• [What is required]
What lines of the data below hold the string "time"? Copy each one out.

• [Data shown]
*** Block opens ***
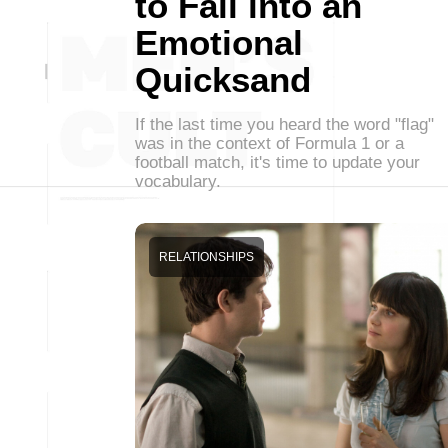
to Fall into an
Emotional
Quicksand
If the last time you heard the word "flag"
was in the context of Formula 1 or a
football match, it's time to update your
vocabulary.
RELATIONSHIPS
*** Block closes ***
• [Response to the exercise]
If the last time you heard the word "flag"
football match, it's time to update your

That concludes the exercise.